▶ **PROBLEM TO WORK ON**: Lines from the one containing "Here is an image. Find" through the final line of the records are the only ones to copy, and each must match exactly.
╭─ RECORDS FOR THE TASK
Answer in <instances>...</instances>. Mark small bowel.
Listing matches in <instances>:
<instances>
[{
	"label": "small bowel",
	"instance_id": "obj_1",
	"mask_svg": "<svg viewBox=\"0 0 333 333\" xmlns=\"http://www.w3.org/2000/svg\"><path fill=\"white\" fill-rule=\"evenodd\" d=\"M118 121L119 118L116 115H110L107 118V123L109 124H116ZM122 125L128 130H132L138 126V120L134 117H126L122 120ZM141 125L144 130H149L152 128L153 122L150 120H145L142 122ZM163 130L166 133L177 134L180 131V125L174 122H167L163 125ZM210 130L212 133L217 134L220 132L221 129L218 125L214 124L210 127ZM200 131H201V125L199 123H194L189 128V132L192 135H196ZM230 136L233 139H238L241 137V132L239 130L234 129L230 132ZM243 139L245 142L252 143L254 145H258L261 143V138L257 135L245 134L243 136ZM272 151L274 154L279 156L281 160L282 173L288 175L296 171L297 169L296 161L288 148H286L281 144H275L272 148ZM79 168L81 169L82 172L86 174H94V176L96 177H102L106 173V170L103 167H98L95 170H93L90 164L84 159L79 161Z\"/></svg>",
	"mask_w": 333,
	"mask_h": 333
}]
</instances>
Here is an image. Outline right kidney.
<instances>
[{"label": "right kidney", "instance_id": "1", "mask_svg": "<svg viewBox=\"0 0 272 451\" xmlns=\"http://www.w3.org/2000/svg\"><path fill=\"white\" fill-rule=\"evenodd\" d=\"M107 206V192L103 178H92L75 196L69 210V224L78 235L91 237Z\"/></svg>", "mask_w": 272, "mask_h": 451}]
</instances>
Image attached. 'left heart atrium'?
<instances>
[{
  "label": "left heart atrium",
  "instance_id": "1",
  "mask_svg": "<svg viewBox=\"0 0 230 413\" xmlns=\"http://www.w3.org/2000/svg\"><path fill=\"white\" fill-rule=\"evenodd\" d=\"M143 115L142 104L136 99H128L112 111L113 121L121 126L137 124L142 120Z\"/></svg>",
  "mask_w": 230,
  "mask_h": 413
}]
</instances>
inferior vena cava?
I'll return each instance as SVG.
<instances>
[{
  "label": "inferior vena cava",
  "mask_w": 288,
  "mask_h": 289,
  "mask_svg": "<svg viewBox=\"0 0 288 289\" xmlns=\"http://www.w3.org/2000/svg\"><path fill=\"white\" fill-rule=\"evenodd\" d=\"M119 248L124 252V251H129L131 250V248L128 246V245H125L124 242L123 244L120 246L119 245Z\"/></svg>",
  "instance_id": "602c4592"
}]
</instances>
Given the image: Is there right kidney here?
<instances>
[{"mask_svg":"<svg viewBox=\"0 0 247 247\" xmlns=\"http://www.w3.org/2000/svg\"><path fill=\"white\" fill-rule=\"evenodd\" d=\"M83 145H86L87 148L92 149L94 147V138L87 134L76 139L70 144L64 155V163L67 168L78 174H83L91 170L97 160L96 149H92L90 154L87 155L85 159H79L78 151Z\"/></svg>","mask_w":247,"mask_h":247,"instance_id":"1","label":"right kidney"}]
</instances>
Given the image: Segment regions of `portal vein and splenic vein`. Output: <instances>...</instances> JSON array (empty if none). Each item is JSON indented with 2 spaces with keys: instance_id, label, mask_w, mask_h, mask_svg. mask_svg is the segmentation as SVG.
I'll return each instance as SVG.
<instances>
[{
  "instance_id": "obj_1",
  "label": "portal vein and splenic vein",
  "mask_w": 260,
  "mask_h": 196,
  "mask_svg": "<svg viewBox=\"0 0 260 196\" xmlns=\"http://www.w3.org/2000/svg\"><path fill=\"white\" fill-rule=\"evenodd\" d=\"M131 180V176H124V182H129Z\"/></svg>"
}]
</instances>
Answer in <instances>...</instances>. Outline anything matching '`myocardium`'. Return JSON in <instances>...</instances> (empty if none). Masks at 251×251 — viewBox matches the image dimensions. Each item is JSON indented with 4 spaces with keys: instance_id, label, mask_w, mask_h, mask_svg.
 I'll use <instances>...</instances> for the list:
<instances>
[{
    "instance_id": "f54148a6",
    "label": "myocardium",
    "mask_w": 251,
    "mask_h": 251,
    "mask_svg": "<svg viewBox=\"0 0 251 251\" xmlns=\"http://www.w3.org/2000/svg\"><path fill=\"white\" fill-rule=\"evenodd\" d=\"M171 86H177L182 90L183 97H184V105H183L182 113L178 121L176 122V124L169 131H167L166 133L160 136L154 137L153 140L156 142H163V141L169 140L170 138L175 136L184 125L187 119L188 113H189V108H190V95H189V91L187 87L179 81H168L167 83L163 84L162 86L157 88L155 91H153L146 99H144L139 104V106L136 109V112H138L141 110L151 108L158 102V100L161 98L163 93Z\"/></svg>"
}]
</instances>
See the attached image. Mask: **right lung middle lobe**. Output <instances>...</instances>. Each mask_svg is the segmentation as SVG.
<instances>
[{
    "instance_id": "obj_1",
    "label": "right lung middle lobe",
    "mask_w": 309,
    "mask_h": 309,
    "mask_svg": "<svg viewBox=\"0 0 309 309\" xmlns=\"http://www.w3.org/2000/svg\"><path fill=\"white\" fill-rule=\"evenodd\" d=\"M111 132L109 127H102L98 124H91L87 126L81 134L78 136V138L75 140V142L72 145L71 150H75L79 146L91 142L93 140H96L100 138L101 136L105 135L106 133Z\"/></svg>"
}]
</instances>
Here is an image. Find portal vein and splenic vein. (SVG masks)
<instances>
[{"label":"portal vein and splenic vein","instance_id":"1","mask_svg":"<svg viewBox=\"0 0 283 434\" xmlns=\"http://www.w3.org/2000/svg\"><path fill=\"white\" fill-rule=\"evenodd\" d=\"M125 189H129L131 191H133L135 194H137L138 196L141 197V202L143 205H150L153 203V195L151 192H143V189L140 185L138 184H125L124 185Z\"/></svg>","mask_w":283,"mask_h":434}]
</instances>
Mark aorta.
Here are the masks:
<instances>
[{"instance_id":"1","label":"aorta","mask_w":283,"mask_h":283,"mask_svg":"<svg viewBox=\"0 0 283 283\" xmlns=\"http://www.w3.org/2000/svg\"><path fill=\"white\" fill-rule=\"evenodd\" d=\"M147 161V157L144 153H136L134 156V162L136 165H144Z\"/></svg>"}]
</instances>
╰─
▶ **ANSWER TO THIS PROBLEM**:
Here is an image. Find portal vein and splenic vein. (SVG masks)
<instances>
[{"label":"portal vein and splenic vein","instance_id":"1","mask_svg":"<svg viewBox=\"0 0 283 434\" xmlns=\"http://www.w3.org/2000/svg\"><path fill=\"white\" fill-rule=\"evenodd\" d=\"M125 189H129L131 191H133L135 194H137L138 196L141 197V202L143 205H150L153 203V195L151 192H143V189L140 185L138 184H125L124 185Z\"/></svg>","mask_w":283,"mask_h":434}]
</instances>
Mark aorta.
Here are the masks:
<instances>
[{"instance_id":"1","label":"aorta","mask_w":283,"mask_h":283,"mask_svg":"<svg viewBox=\"0 0 283 283\" xmlns=\"http://www.w3.org/2000/svg\"><path fill=\"white\" fill-rule=\"evenodd\" d=\"M147 161V157L144 153H136L134 156V162L136 165H144Z\"/></svg>"}]
</instances>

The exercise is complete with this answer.